Генрих вошел в комнату. Его длинные, до плеч волосы были собраны сзади, открывая взору незаурядное лицо. На тридцать пятом году жизни черты Генриха обрели четкость и угловатость, свойственные всем Валуа, но глаза остались такими же, как у всех Медичи, — выразительные, непроглядно-черные, с длинными ресницами. Бираго рассказал мне, что Генрих ежедневно упражняется с мечом и луком, а после обеда уделяет по нескольку часов верховым прогулкам в лесу; это было заметно по его подтянутой фигуре и прямой осанке.
— Когда-то я любил его. — Лицо Генриха, озаренное пламенем свечи, заметно смягчилось. — Когда мы отправились вместе воевать с гугенотами — на ту, первую войну, — мы ели за одним столом, спали в одном шатре. Мы стали больше, чем просто друзья. Он стал мне братом — таким, какими никогда не были для меня ни Франциск, ни Карл, ни Эркюль. Он неизменно оберегал меня. Поклялся, что скорее умрет, чем допустит, чтобы со мной случилось нечто дурное.
Генрих издал негромкий смешок.
— Я полюбил его. Да и как я мог устоять? Он был прекрасен, как бог, неистов, как язычник. Он воплощал в себе все черты, какими хотел обладать я. — Генрих остановился у моего стола, провел длинными пальцами по гладкой поверхности орехового дерева, словно вспоминая прикосновение к коже любовника. — Когда я наконец решился открыться ему, он пришел в ужас.
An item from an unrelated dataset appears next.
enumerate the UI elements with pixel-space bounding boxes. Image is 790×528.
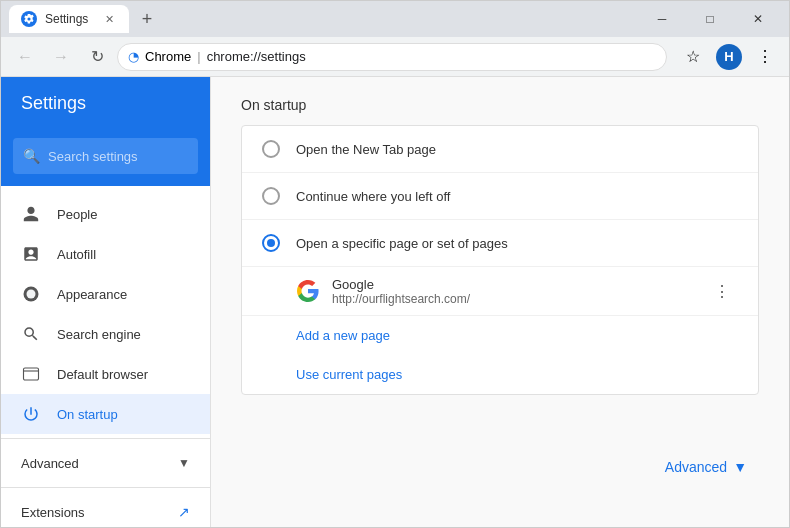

Нет, он превосходно скрыл свои чувства. Он говорил как по писаному: дескать, польщен такой честью, однако недостоин ее. Но я-то видел в его глазах омерзение, которое он едва мог сдержать. Я бы мог приказать ему уступить мне; мог поставить его на четвереньки, по-собачьи, и так овладеть им; но я знал, что даже в этом случае, не будь я его принцем, он убил бы меня. Лишь тогда осознал я, как же он на самом деле низок. Он взял то, что было для меня драгоценно, священно, и одним только взглядом превратил в нечто постыдное. Я поклялся, что больше никогда не полюблю, никогда больше не стану добычей чьего-то презрения.
Генрих поднес руку к горлу, словно та давняя боль жгла его до сих пор.